Whether or not Madonna actually let her son and his friends drink the alcohol is irrelevant, but entirely likely based on Rocco’s own comment on his Instagram: “Me and @dom_sesto work hard behind the bar tonight #faded”. What seems pertinent is that Madonna was once condemned for her strictness as a parent (remember that phase in the mid-oos where it was newsworthy that she wouldn’t let her children watch TV?) and is now being criticized for just the opposite. It also calls into question the “above it all” existence of most celebrity children. First of all, Madonna took her brood to a luxury resort in a sequestered village (Gstaad) in Switzerland that most “commoners” have never heard of. Plus, the entire point of this family vacation was to attend Valentino’s New Year’s Eve party–so already we can give the woman a pass for having created an alternate reality for this scandalous event to have taken place. After all, the drinking age in Switzerland is sixteen anyway. She couldn’t have chosen a better place to have allowed her son to take a sip.
And let us also consider that most of our parents were kind enough to let us have a little taste for special occasions like New Year’s (unless, perchance, you grew up in a repressive environment), which means Madonna is actually a fairly normal parent. Like any world-famous person, however, her actions are going to be scrutinized heavily. But if there had been any true misdeed on her part, it seems unlikely that she would be so willing to parade her so-called negligence on a social media outlet through which she has upwards of a million followers.
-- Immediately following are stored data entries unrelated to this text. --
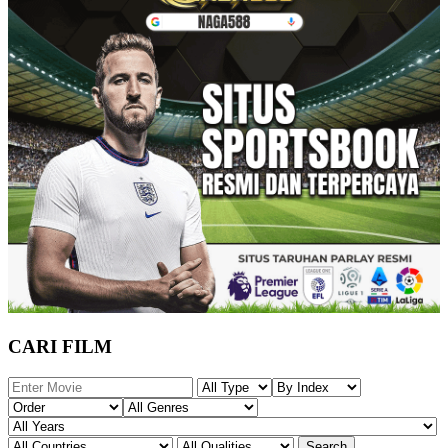
CARI FILM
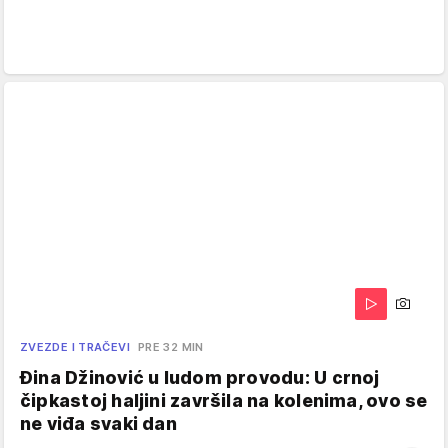
ZVEZDE I TRAČEVI
PRE 32 MIN
Đina Džinović u ludom provodu: U crnoj
čipkastoj haljini završila na kolenima, ovo se
ne viđa svaki dan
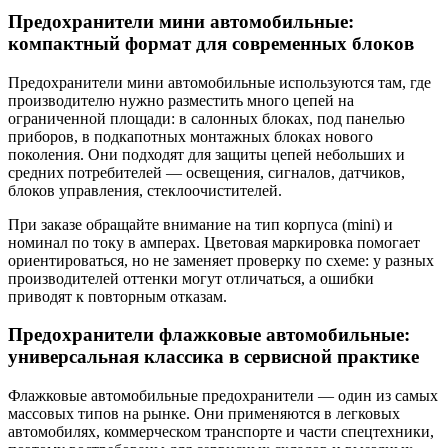
Предохранители мини автомобильные:
компактный формат для современных блоков
Предохранители мини автомобильные используются там, где
производителю нужно разместить много цепей на
ограниченной площади: в салонных блоках, под панелью
приборов, в подкапотных монтажных блоках нового
поколения. Они подходят для защиты цепей небольших и
средних потребителей — освещения, сигналов, датчиков,
блоков управления, стеклоочистителей.
При заказе обращайте внимание на тип корпуса (mini) и
номинал по току в амперах. Цветовая маркировка помогает
ориентироваться, но не заменяет проверку по схеме: у разных
производителей оттенки могут отличаться, а ошибки
приводят к повторным отказам.
Предохранители флажковые автомобильные:
универсальная классика в сервисной практике
Флажковые автомобильные предохранители — один из самых
массовых типов на рынке. Они применяются в легковых
автомобилях, коммерческом транспорте и части спецтехники,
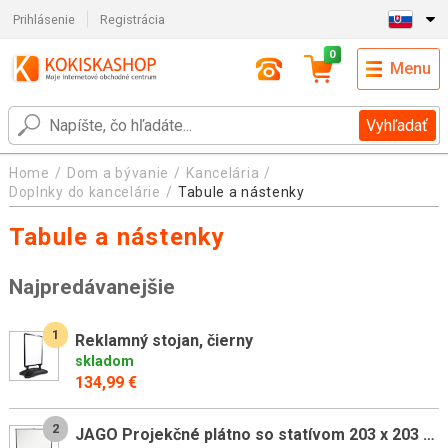
Prihlásenie
Registrácia
0
Menu
Vyhľadať
Home
Dom a bývanie
Kancelária
Doplnky do kancelárie
Tabule a nástenky
Tabule a nástenky
Najpredávanejšie
1
Reklamný stojan, čierny
skladom
134,99 €
2
JAGO Projekčné plátno so statívom 203 x 203 cm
While many media outlets have lambasted the Queen of Pop for her actions, other publications have proven overly snide about the affair, particularly the Vanity Fair article by Richard Lawson. It all goes back to a question posed in a 1991 Entertainment Weekly piece in the wake of yet another aspersion cast on Madonna over rumors that she was HIV-positive: “No matter what its source, the rumor puts an old question about Madonna in a new light: When a celebrity claims to reveal all about herself, how much privacy is she entitled to?” The answer is, as much as she fucking wants.